Pendant la bulle financière, Goldman Sachs ainsi que d’autres établissements du secteur ont créé des produits financiers sophistiqués, adossés à des créances hypothécaires, les ont vendus à leurs clients, puis ces firmes ont parié à la baisse sur ces investissements.
Ces pratiques, détaillées par Gretchen Morgenson et Louise Story dans un article publié par le Times, ont permis à Wall Street de s’enrichir grassement pendant que ses clients s’enfonçaient. Elles ont aussi amplifié la crise financière, en provoquant une diffusion des pertes quasi généralisée.
Ces opérations font désormais l’objet de plusieurs enquêtes menées par le gouvernement et par le privé. Il pourrait s’avérer que tout ou partie de ces produits et ces pratiques n’étaient pas illégales, en partie parce que les produits dérivés, qui étaient au cœur de ces transactions, ont été largement déréglementés depuis l’an 2000.
Ces faits sont scandaleux à plus d’un titre. Malgré les promesses de mettre un frein aux excès, les lois réformant la finance ne seront pas soumises au Parlement avant plusieurs mois. La Chambre a voté un texte qui imposerait des contrôles sur les produits dérivés, mais on ignore encore s’il mettra fin à cette pratique. Le Sénat n’a pas encore rédigé de projet de loi. Et ni la Maison Blanche ni le Capitole n’ont traité de façon adéquate la grande question de savoir comment enrayer les opérations de négoce à haut risque que les banques réalisent à leur compte, et qui ont créé des conflits d’intérêt avec leurs clients et mis en danger l’économie dans son ensemble.

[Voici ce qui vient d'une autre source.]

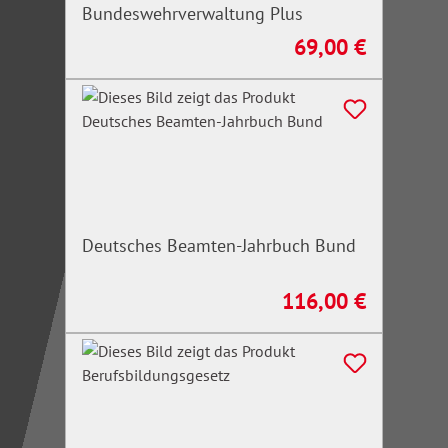
Bundeswehrverwaltung Plus
69,00 €
Regulärer Preis:
Deutsches Beamten-Jahrbuch Bund
116,00 €
Regulärer Preis:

Pendant ce temps, Wall Street continue de défendre des pratiques qui nous apparaissent comme étant de la spéculation financière de bas étage. Si l’on en croit les explications fournies par les génies de la finance, prendre un pari contre un de ses clients ne serait que l’une des nombreuses techniques permettant de se prémunir prudemment contre des pertes.
L’article du Times souligne que le volume inhabituellement élevé des paris à la baisse pris par Goldman et d’autres ne relevaient pas fondamentalement de positions défensives. Selon les experts du secteur interrogés, ces paris mettaient les intérêts des entreprises « manifestement en contradiction avec les intérêts de leurs clients. » Goldman explique que ses clients savaient que la banque pouvait parier contre eux. Mais est-ce une excuse pour prendre ces positions ? Quels étaient les objectifs de ces pratiques, à part se remplir les poches ?

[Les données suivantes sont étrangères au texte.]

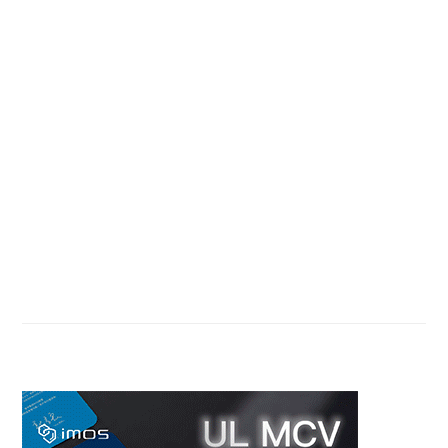
Primary
Sidebar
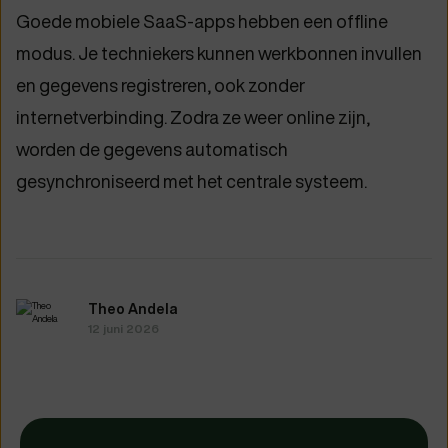
Goede mobiele SaaS-apps hebben een offline
modus. Je techniekers kunnen werkbonnen invullen
en gegevens registreren, ook zonder
internetverbinding. Zodra ze weer online zijn,
worden de gegevens automatisch
gesynchroniseerd met het centrale systeem.
Theo Andela
12 juni 2026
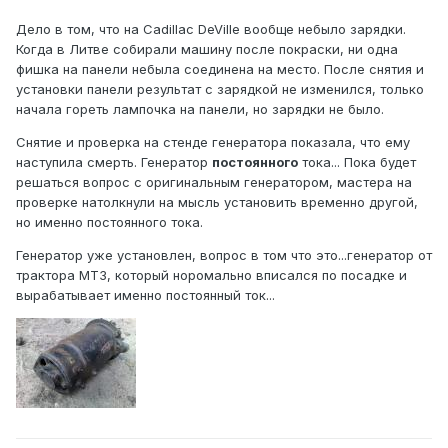
Дело в том, что на Cadillac DeVille вообще небыло зарядки.
Когда в Литве собирали машину после покраски, ни одна
фишка на панели небыла соединена на место. После снятия и
установки панели результат с зарядкой не изменился, только
начала гореть лампочка на панели, но зарядки не было.
Снятие и проверка на стенде генератора показала, что ему
наступила смерть. Генератор
постоянного
тока... Пока будет
решаться вопрос с оригинальным генератором, мастера на
проверке натолкнули на мысль установить временно другой,
но именно постоянного тока.
Генератор уже установлен, вопрос в том что это...генератор от
трактора МТЗ, который норомально вписался по посадке и
вырабатывает именно постоянный ток...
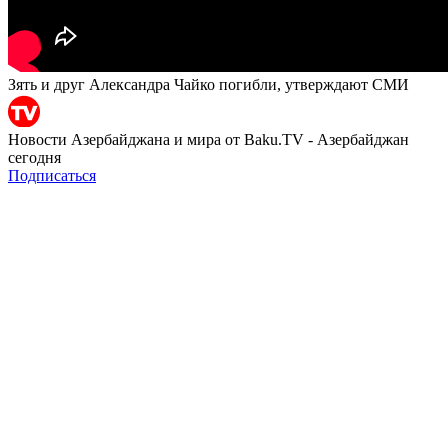
Зять и друг Александра Чайко погибли, утверждают СМИ
Новости Азербайджана и мира от Baku.TV - Азербайджан
сегодня
Подписаться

Les données dont on dispose n’ont pas permis de répondre à une autre question : Goldman, ainsi que d’autres entreprises, ont-elles créé des titres qui étaient voués à l’échec, afin d’augmenter leurs chances que les paris à la baisse pris contre leurs clients seraient un investissement rentable ? Certains de ces titres étaient tellement fragiles qu’ils ont perdu de l’argent quelques mois seulement après avoir été émis.

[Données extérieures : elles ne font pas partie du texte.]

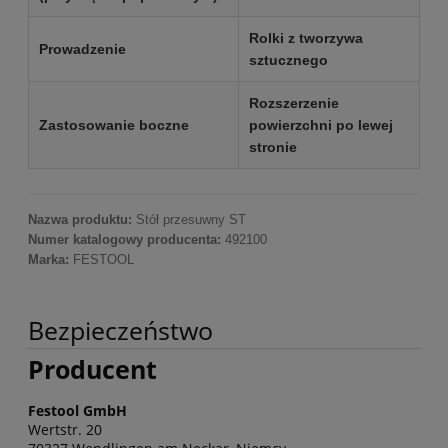
Rolki z tworzywa
Prowadzenie
sztucznego
Rozszerzenie
Zastosowanie boczne
powierzchni po lewej
stronie
Nazwa produktu:
Stół przesuwny ST
Numer katalogowy producenta:
492100
Marka:
FESTOOL
Bezpieczeństwo
Producent
Festool GmbH
Wertstr. 20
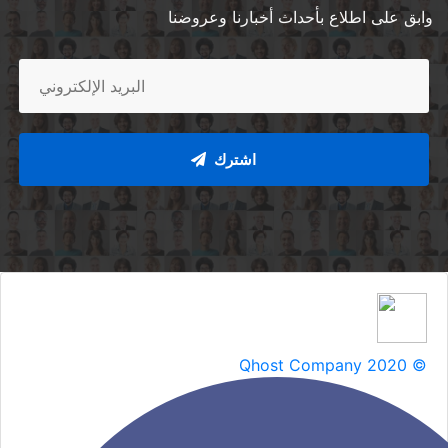
وابق على اطلاع بأحداث أخبارنا وعروضنا
اشترك
Qhost Company 2020 ©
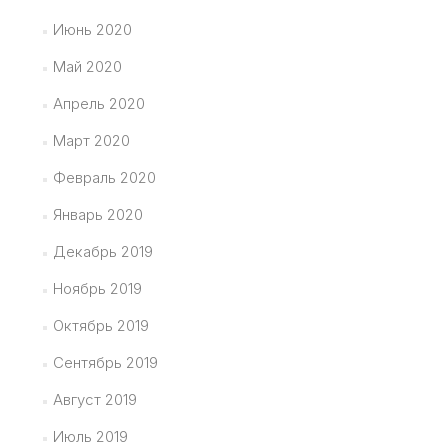
Июнь 2020
Май 2020
Апрель 2020
Март 2020
Февраль 2020
Январь 2020
Декабрь 2019
Ноябрь 2019
Октябрь 2019
Сентябрь 2019
Август 2019
Июль 2019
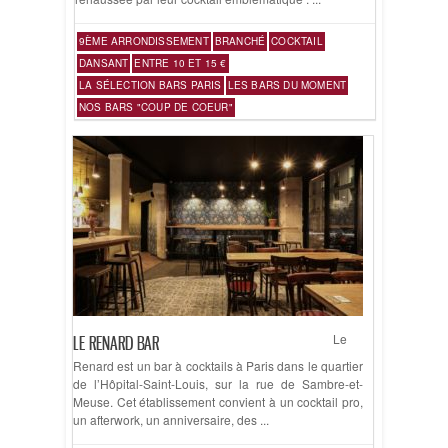
9ÈME ARRONDISSEMENT
BRANCHÉ
COCKTAIL
DANSANT
ENTRE 10 ET 15 €
LA SÉLECTION BARS PARIS
LES BARS DU MOMENT
NOS BARS "COUP DE COEUR"
Le
LE RENARD BAR
Renard est un bar à cocktails à Paris dans le quartier
de l’Hôpital-Saint-Louis, sur la rue de Sambre-et-
Meuse. Cet établissement convient à un cocktail pro,
un afterwork, un anniversaire, des ...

Pour être exhaustives, les enquêtes sur ces questions et d’autres, devraient remonter jusqu’au ministère du Trésor de l’administration Obama. L’un des émetteurs les plus déterminés de ces investissements discutables était une entreprise nommée Tricadia, dont la société mère a été supervisée par Lewis Sachs, qui est aujourd’hui conseiller principal auprès du Secrétaire au Trésor Timothy Geithner.
Ces pratiques déplaisantes et dangereuses, telles que celles d’entreprises qui parient contre leurs clients, doivent faire l’objet d’investigations approfondies. Elles ne prendront pas fin avant que le Congrès n’adopte d’ambitieuses réformes financières.